## [EXERCISE DESCRIPTION]
Up to and including the line that holds "map of our hike, it", copy every line of the records below exactly, starting at the first; leave pictures out.

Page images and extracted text
------------------------------------------------

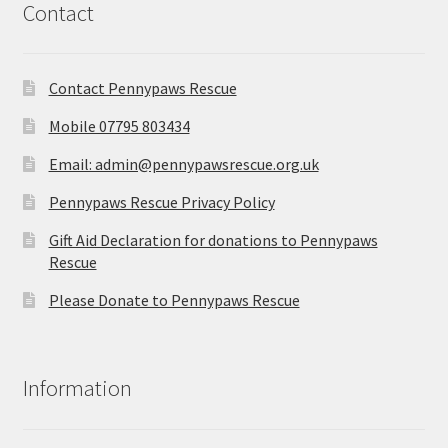
Contact
Contact Pennypaws Rescue
Mobile 07795 803434
Email: admin@pennypawsrescue.org.uk
Pennypaws Rescue Privacy Policy
Gift Aid Declaration for donations to Pennypaws
Rescue
Please Donate to Pennypaws Rescue
Information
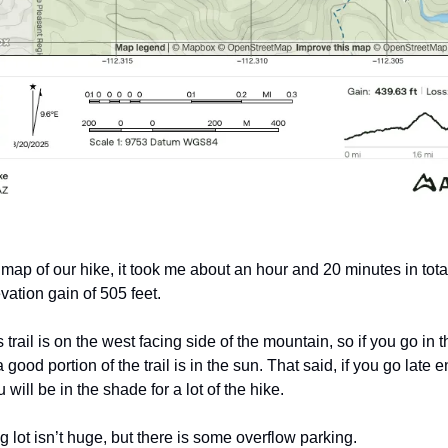
 map of our hike, it took me about an hour and 20 minutes in tota
ation gain of 505 feet. 
s trail is on the west facing side of the mountain, so if you go in t
 good portion of the trail is in the sun. That said, if you go late e
 will be in the shade for a lot of the hike. 
 lot isn’t huge, but there is some overflow parking.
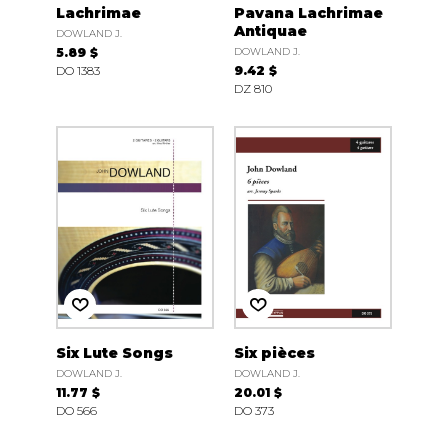
Lachrimae
Pavana Lachrimae
Antiquae
DOWLAND J.
5.89 $
DOWLAND J.
DO 1383
9.42 $
DZ 810
Six Lute Songs
Six pièces
DOWLAND J.
DOWLAND J.
11.77 $
20.01 $
DO 566
DO 373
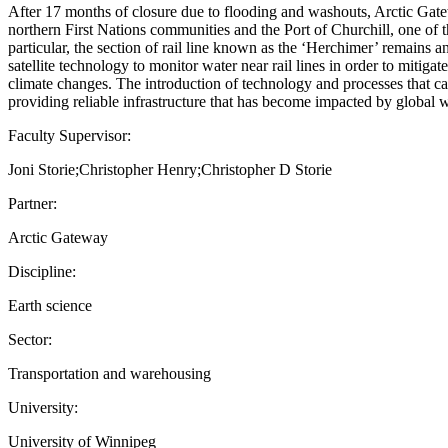
After 17 months of closure due to flooding and washouts, Arctic G
northern First Nations communities and the Port of Churchill, one of t
particular, the section of rail line known as the ‘Herchimer’ remains
satellite technology to monitor water near rail lines in order to mitig
climate changes. The introduction of technology and processes that ca
providing reliable infrastructure that has become impacted by global 
Faculty Supervisor:
Joni Storie;Christopher Henry;Christopher D Storie
Partner:
Arctic Gateway
Discipline:
Earth science
Sector:
Transportation and warehousing
University:
University of Winnipeg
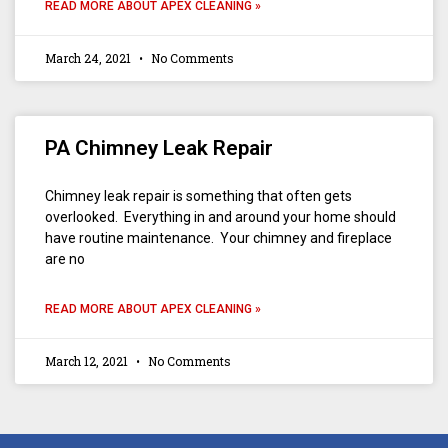
READ MORE ABOUT APEX CLEANING »
March 24, 2021
No Comments
PA Chimney Leak Repair
Chimney leak repair is something that often gets
overlooked. Everything in and around your home should
have routine maintenance. Your chimney and fireplace
are no
READ MORE ABOUT APEX CLEANING »
March 12, 2021
No Comments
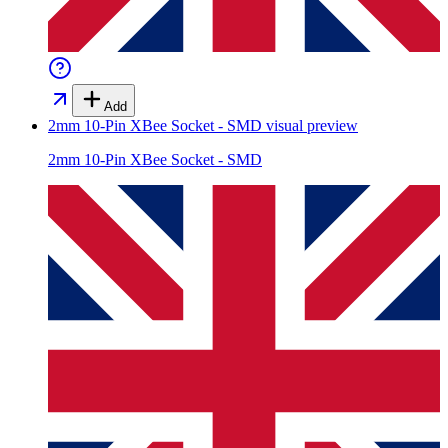
Add
2mm 10-Pin XBee Socket - SMD
visual preview
2mm 10-Pin XBee Socket - SMD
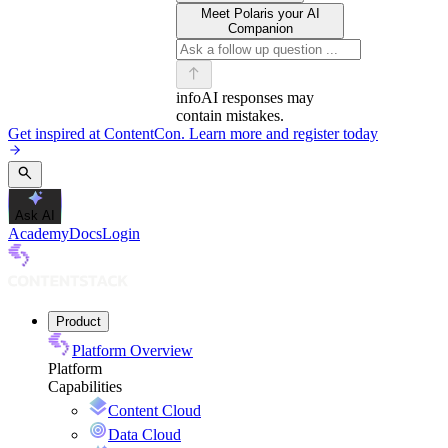
Meet Polaris your AI
Companion
info
AI responses may
contain mistakes.
Get inspired at ContentCon. Learn more and register today
Ask AI
Academy
Docs
Login
Product
Platform Overview
Platform
Capabilities
Content Cloud
Data Cloud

------------------------------------------------

## [RESPONSE AREA]
Contact
Contact Pennypaws Rescue
Mobile 07795 803434
Email: admin@pennypawsrescue.org.uk
Pennypaws Rescue Privacy Policy
Gift Aid Declaration for donations to Pennypaws
Rescue
Please Donate to Pennypaws Rescue
Information
 map of our hike, it took me about an hour and 20 minutes in tota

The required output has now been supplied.